The Bank of Canada (BoC) has a significant influence on the Canadian Dollar by setting the level of interest rates that banks can lend to one another. This influences the level of interest rates for everyone. The main goal of the BoC is to maintain inflation at 1-3% by adjusting interest rates up or down. Relatively higher interest rates tend to be positive for the CAD. The Bank of Canada can also use quantitative easing and tightening to influence credit conditions, with the former CAD-negative and the latter CAD-positive.

The price of Oil is a key factor impacting the value of the Canadian Dollar. Petroleum is Canada’s biggest export, so Oil price tends to have an immediate impact on the CAD value. Generally, if Oil price rises CAD also goes up, as aggregate demand for the currency increases. The opposite is the case if the price of Oil falls. Higher Oil prices also tend to result in a greater likelihood of a positive Trade Balance, which is also supportive of the CAD.

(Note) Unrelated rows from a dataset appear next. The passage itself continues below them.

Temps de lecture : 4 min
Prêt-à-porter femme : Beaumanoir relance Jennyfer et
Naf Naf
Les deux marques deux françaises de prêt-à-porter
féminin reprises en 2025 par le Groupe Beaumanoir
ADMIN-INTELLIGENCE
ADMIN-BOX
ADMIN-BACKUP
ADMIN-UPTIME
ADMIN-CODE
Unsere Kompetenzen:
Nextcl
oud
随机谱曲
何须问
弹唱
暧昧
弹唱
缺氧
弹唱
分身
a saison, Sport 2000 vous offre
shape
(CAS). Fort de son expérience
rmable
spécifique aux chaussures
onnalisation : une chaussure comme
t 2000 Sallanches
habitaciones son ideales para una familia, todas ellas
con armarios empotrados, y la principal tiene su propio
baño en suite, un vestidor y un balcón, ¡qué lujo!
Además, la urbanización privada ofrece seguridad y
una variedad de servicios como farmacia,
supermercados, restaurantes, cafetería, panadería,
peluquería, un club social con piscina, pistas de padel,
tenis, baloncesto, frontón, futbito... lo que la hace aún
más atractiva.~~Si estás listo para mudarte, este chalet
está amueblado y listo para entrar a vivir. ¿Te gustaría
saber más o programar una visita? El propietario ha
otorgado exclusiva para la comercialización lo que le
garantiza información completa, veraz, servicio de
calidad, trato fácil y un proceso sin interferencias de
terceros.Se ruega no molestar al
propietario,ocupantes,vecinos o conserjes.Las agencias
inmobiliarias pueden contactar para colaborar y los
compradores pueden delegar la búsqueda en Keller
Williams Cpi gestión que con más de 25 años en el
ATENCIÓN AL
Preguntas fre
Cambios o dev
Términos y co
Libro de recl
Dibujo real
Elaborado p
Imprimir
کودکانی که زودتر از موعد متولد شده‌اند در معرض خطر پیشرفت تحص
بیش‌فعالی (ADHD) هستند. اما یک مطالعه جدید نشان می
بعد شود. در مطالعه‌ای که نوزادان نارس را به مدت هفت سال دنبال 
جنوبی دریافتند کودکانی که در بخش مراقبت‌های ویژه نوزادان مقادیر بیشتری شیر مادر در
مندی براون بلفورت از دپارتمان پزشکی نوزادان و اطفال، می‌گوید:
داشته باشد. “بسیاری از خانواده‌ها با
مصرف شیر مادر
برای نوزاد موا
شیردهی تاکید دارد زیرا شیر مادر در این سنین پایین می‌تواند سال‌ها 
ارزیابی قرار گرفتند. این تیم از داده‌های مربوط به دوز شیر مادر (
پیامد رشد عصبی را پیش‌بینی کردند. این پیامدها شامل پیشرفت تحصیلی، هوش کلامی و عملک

While inflation had always traditionally been thought of as a negative factor for a currency since it lowers the value of money, the opposite has actually been the case in modern times with the relaxation of cross-border capital controls. Higher inflation tends to lead central banks to put up interest rates which attracts more capital inflows from global investors seeking a lucrative place to keep their money. This increases demand for the local currency, which in Canada’s case is the Canadian Dollar.

Macroeconomic data releases gauge the health of the economy and can have an impact on the Canadian Dollar. Indicators such as GDP, Manufacturing and Services PMIs, employment, and consumer sentiment surveys can all influence the direction of the CAD. A strong economy is good for the Canadian Dollar. Not only does it attract more foreign investment but it may encourage the Bank of Canada to put up interest rates, leading to a stronger currency. If economic data is weak, however, the CAD is likely to fall.